Rendered page images
== Segment start ==

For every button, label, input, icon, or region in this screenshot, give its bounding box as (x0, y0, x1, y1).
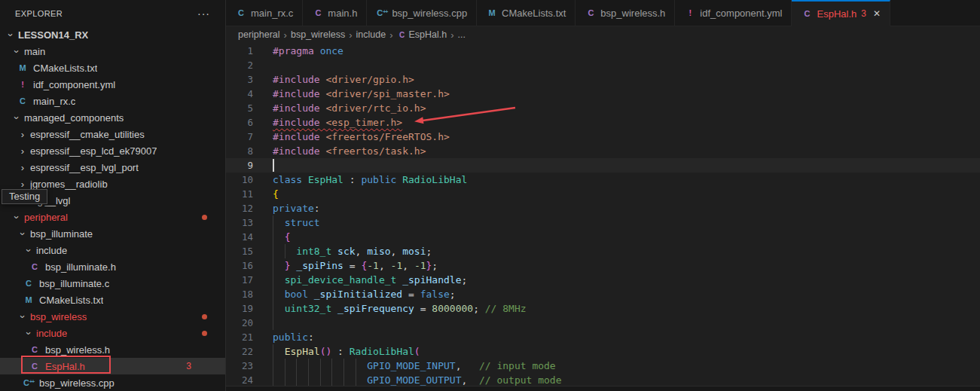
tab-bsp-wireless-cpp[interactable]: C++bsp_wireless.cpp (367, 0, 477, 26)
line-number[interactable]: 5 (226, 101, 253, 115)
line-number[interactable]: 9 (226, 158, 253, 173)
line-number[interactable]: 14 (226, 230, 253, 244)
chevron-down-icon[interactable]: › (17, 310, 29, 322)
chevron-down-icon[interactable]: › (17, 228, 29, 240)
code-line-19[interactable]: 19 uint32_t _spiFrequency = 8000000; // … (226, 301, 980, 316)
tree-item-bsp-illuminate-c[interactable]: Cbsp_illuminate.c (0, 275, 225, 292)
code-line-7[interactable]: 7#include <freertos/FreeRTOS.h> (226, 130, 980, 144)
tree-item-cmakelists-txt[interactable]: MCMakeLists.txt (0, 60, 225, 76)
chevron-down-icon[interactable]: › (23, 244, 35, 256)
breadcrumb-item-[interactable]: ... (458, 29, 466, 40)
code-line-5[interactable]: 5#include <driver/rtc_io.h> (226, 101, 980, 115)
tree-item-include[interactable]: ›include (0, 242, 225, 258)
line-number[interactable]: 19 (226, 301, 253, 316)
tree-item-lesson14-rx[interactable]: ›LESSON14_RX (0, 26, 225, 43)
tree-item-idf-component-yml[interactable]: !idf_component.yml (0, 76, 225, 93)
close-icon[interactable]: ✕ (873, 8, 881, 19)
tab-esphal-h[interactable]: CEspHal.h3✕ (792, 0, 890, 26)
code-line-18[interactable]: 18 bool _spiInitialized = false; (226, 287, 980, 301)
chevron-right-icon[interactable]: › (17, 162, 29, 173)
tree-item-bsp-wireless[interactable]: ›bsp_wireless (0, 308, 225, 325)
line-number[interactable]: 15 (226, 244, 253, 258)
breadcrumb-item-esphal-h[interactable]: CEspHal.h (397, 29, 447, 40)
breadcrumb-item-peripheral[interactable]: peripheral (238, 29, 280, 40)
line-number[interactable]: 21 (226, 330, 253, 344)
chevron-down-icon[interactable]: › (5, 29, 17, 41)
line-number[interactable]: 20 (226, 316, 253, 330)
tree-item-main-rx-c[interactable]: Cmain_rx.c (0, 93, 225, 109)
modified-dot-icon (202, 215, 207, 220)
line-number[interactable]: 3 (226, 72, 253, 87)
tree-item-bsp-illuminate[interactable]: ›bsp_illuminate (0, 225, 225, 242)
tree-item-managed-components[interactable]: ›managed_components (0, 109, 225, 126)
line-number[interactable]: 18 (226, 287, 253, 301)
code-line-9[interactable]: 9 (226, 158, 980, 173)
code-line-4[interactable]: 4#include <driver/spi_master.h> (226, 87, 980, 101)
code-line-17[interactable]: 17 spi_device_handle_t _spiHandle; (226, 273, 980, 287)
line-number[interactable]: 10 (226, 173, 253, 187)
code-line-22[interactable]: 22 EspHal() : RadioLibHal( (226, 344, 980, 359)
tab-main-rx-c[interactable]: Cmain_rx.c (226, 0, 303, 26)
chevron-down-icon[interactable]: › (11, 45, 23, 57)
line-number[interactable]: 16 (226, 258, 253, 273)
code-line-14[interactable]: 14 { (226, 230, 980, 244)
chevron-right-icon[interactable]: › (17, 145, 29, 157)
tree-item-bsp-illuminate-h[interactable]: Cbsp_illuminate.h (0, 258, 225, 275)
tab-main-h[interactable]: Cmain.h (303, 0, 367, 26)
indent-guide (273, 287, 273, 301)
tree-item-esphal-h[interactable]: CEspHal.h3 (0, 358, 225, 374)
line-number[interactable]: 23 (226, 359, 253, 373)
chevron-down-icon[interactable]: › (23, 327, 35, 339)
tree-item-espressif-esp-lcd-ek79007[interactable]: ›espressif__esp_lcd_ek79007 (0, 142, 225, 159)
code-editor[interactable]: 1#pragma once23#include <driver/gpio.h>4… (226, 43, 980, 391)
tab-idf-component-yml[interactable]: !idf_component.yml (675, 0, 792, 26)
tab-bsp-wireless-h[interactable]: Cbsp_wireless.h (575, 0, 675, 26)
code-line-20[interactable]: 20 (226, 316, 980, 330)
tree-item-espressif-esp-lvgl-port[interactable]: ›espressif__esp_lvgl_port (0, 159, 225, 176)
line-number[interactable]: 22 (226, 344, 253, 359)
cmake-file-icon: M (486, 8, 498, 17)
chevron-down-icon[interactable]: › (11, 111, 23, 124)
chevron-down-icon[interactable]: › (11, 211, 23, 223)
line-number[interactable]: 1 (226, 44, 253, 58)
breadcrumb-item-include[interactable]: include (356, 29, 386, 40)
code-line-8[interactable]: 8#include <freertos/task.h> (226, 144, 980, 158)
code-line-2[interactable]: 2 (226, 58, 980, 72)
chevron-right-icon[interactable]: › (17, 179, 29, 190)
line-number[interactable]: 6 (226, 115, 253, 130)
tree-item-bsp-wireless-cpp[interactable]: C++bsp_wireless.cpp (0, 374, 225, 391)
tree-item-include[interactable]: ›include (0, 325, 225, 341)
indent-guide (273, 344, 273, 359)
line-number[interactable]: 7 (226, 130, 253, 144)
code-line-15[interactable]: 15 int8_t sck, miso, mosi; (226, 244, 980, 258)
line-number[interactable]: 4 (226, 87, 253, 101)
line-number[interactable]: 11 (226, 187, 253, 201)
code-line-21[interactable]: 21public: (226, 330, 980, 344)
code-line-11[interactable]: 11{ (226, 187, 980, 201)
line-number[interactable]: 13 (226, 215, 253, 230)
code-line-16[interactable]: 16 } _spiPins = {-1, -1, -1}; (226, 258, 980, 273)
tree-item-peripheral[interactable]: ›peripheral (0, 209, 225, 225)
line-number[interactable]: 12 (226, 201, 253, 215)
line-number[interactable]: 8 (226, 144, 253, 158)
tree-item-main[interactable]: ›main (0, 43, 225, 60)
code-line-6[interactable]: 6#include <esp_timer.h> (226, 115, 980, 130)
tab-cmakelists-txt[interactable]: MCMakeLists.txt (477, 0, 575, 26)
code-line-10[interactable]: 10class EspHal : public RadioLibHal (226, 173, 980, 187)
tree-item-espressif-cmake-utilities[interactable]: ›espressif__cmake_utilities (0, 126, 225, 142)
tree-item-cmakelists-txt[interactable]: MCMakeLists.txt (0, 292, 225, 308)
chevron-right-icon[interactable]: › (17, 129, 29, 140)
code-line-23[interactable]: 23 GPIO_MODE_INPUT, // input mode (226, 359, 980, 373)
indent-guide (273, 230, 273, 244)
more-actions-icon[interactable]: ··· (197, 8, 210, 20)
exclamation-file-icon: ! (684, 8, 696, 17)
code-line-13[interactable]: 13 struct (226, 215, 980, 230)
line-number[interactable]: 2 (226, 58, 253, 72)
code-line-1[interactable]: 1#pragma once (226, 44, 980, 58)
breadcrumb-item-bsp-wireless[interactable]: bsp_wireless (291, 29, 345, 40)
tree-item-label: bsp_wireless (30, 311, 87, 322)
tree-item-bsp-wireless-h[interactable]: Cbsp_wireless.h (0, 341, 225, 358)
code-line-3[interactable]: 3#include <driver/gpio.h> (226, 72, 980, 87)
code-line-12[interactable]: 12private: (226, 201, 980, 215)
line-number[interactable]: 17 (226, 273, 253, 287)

== Segment end ==

Scan the entries above and return each line that holds "illuminate".

• _Exercise response_
tree-item-bsp-illuminate-c[interactable]: Cbsp_illuminate.c (0, 275, 225, 292)
tree-item-bsp-illuminate[interactable]: ›bsp_illuminate (0, 225, 225, 242)
tree-item-bsp-illuminate-h[interactable]: Cbsp_illuminate.h (0, 258, 225, 275)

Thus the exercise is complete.